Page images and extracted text
=== Begin Enclosure ===

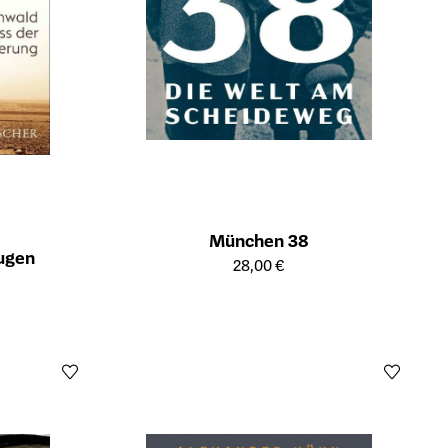
München 38
ugen
Öffnet die Detailseite des Produkts
28,00 €
ts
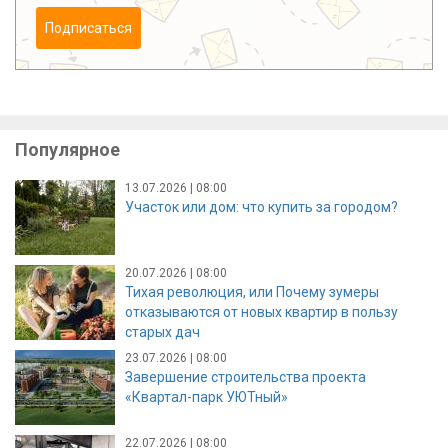
Подписаться
Популярное
13.07.2026 | 08:00
Участок или дом: что купить за городом?
20.07.2026 | 08:00
Тихая революция, или Почему зумеры
отказываются от новых квартир в пользу
старых дач
23.07.2026 | 08:00
Завершение строительства проекта
«Квартал-парк УЮТный»
22.07.2026 | 08:00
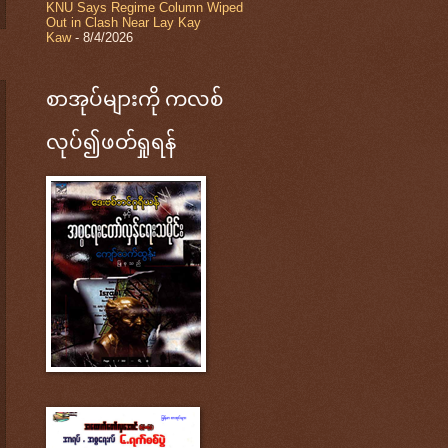
KNU Says Regime Column Wiped
Out in Clash Near Lay Kay
Kaw
- 8/4/2026
စာအုပ်များကို ကလစ်
လုပ်၍ဖတ်ရှုရန်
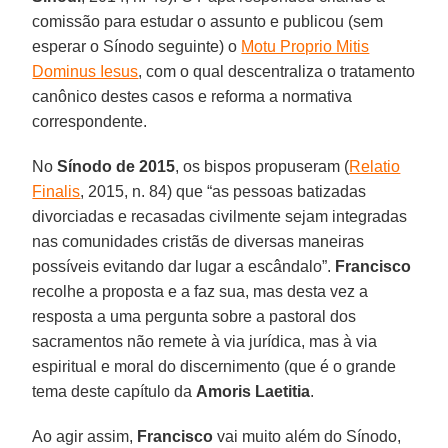
comissão para estudar o assunto e publicou (sem
esperar o Sínodo seguinte) o
Motu Proprio Mitis
Dominus Iesus
, com o qual descentraliza o tratamento
canônico destes casos e reforma a normativa
correspondente.
No
Sínodo de 2015
, os bispos propuseram (
Relatio
Finalis
, 2015, n. 84) que “as pessoas batizadas
divorciadas e recasadas civilmente sejam integradas
nas comunidades cristãs de diversas maneiras
possíveis evitando dar lugar a escândalo”.
Francisco
recolhe a proposta e a faz sua, mas desta vez a
resposta a uma pergunta sobre a pastoral dos
sacramentos não remete à via jurídica, mas à via
espiritual e moral do discernimento (que é o grande
tema deste capítulo da
Amoris Laetitia
.
Ao agir assim,
Francisco
vai muito além do Sínodo,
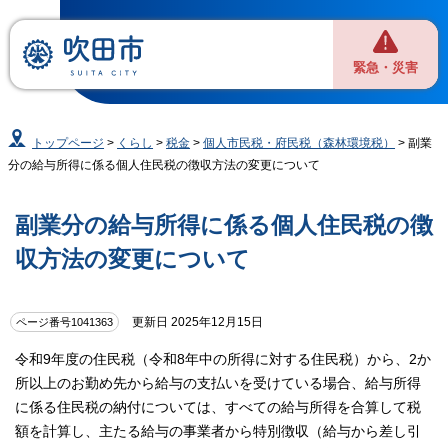
緊急・災害
トップページ
>
くらし
>
税金
>
個人市民税・府民税（森林環境税）
> 副業
分の給与所得に係る個人住民税の徴収方法の変更について
副業分の給与所得に係る個人住民税の徴
収方法の変更について
更新日 2025年12月15日
ページ番号1041363
令和9年度の住民税（令和8年中の所得に対する住民税）から、2か
所以上のお勤め先から給与の支払いを受けている場合、給与所得
に係る住民税の納付については、すべての給与所得を合算して税
額を計算し、主たる給与の事業者から特別徴収（給与から差し引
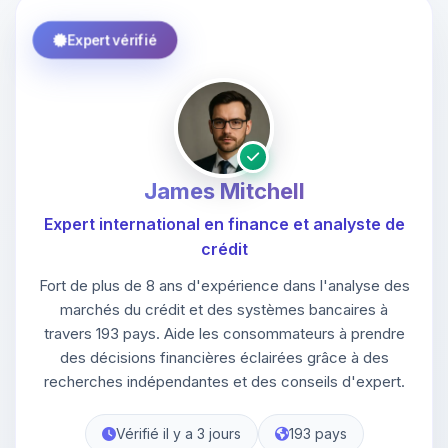
Expert vérifié
James Mitchell
Expert international en finance et analyste de
crédit
Fort de plus de 8 ans d'expérience dans l'analyse des
marchés du crédit et des systèmes bancaires à
travers 193 pays. Aide les consommateurs à prendre
des décisions financières éclairées grâce à des
recherches indépendantes et des conseils d'expert.
Vérifié il y a 3 jours
193 pays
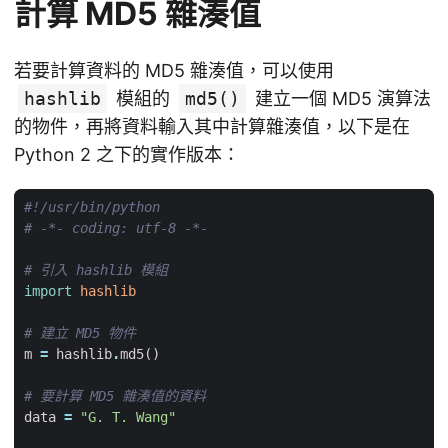
計算 MD5 雜湊值
若要計算資料的 MD5 雜湊值，可以使用
hashlib
模組的
md5()
建立一個 MD5 演算法
的物件，再將資料輸入其中計算雜湊值，以下是在
Python 2 之下的實作版本：
#!/usr/bin/python
# -*- coding: utf-8 -*-
# 引入 hashlib 模組
import
hashlib
# 建立 MD5 物件
m
=
hashlib
.
md5
()
# 要計算 MD5 雜湊值的資料
data
=
"G. T. Wang"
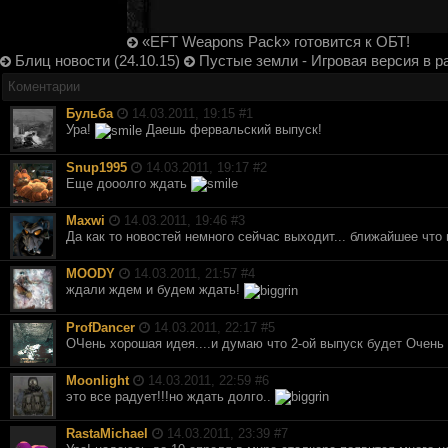
«EFT Weapons Pack» готовится к ОБТ!
Блиц новости (24.10.15)
Пустые земли - Игровая версия в р
Коментарии
Бульба
14.03.2011, 19:15 #
1
Ура!
Даешь фервальский выпуск!
Snup1995
14.03.2011, 19:17 #
2
Еще дооолго ждать
Maxwi
14.03.2011, 19:46 #
3
Да как то новостей немного сейчас выходит... ближайшее что 
MOODY
14.03.2011, 21:57 #
4
ждали ждем и будем ждать!
ProfDancer
14.03.2011, 22:17 #
5
ОЧень хорошая идея....и думаю что 2-ой выпуск будет Очень 
Moonlight
14.03.2011, 22:59 #
6
это все радует!!!но ждать долго..
RastaMichael
14.03.2011, 23:39 #
7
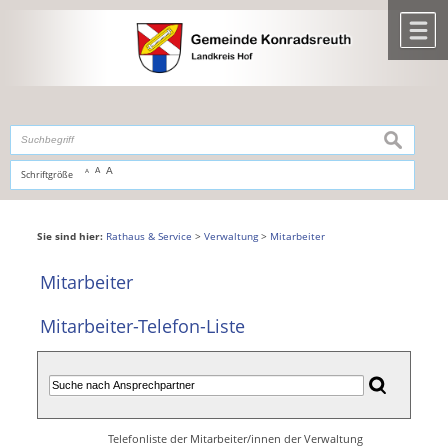
Zum Inhalt
,
zur Navigation
oder
zur Startseite
springen.
chließen
M
suchen
A
A
Schriftgröße
A
Sie sind hier:
Rathaus & Service
>
Verwaltung
>
Mitarbeiter
Mitarbeiter
Mitarbeiter-Telefon-Liste
Telefonliste der Mitarbeiter/innen der Verwaltung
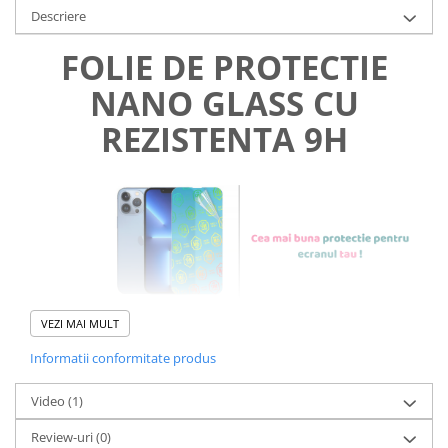
Descriere
FOLIE DE PROTECTIE
NANO GLASS CU
REZISTENTA 9H
VEZI MAI MULT
Informatii conformitate produs
Foliile noastre sunt
usor de
Video
(1)
aplicat
si le poti monta
chiar
Review-uri
(0)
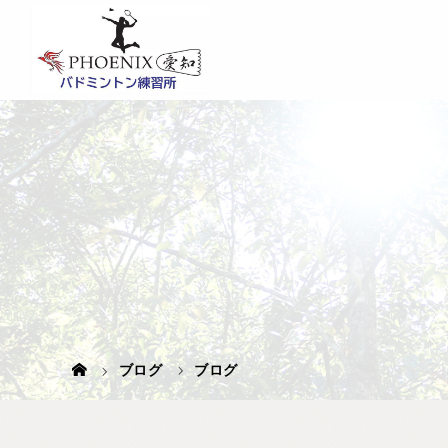
ブログ
ブログ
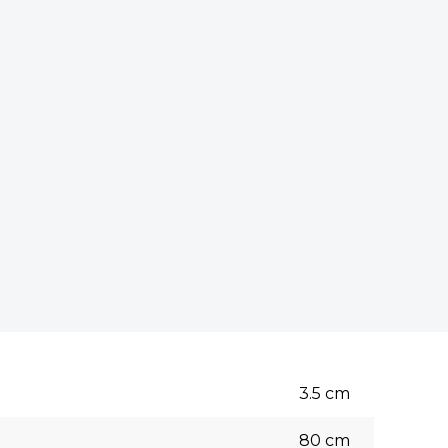
3.5
cm
80
cm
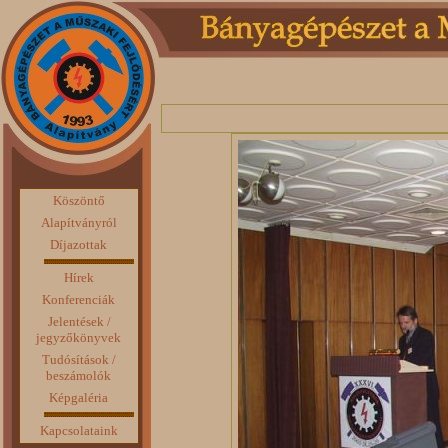
Köszöntő
Alapítványról
Díjazottak
Hírek
Konferenciák
Jelentések /
jegyzőkönyvek
Tudósítások /
beszámolók
Képgaléria
Kapcsolataink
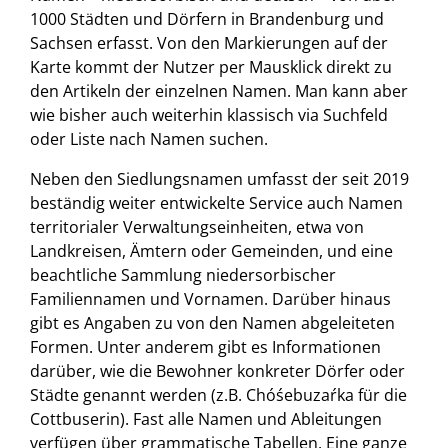
1000 Städten und Dörfern in Brandenburg und
Sachsen erfasst. Von den Markierungen auf der
Karte kommt der Nutzer per Mausklick direkt zu
den Artikeln der einzelnen Namen. Man kann aber
wie bisher auch weiterhin klassisch via Suchfeld
oder Liste nach Namen suchen.
Neben den Siedlungsnamen umfasst der seit 2019
beständig weiter entwickelte Service auch Namen
territorialer Verwaltungseinheiten, etwa von
Landkreisen, Ämtern oder Gemeinden, und eine
beachtliche Sammlung niedersorbischer
Familiennamen und Vornamen. Darüber hinaus
gibt es Angaben zu von den Namen abgeleiteten
Formen. Unter anderem gibt es Informationen
darüber, wie die Bewohner konkreter Dörfer oder
Städte genannt werden (z.B. Chóśebuzaŕka für die
Cottbuserin). Fast alle Namen und Ableitungen
verfügen über grammatische Tabellen. Eine ganze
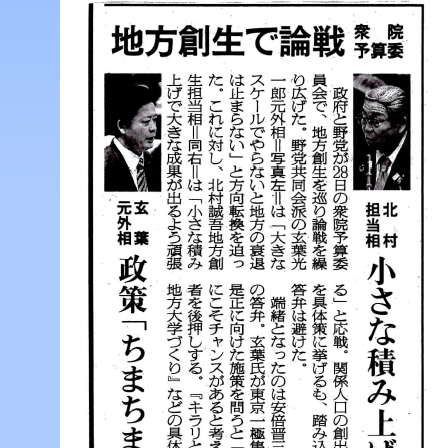
ジ
ャ
ン
プ
す
る
た
め
の
ナ
ビ
ゲ
ー
シ
ョ
ン
ス
キ
ッ
プ
で
す。
本
文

=== End Enclosure ===

- YOUR ASSIGNMENT -
Copy each line of the entries in which the string "Mitarbeiter" is found.

- SOLUTION TO THIS TASK -
Mitarbeiter
Mitarbeiter
Mitarbeiter-Telefon-Liste
Telefonliste der Mitarbeiter/innen der Verwaltung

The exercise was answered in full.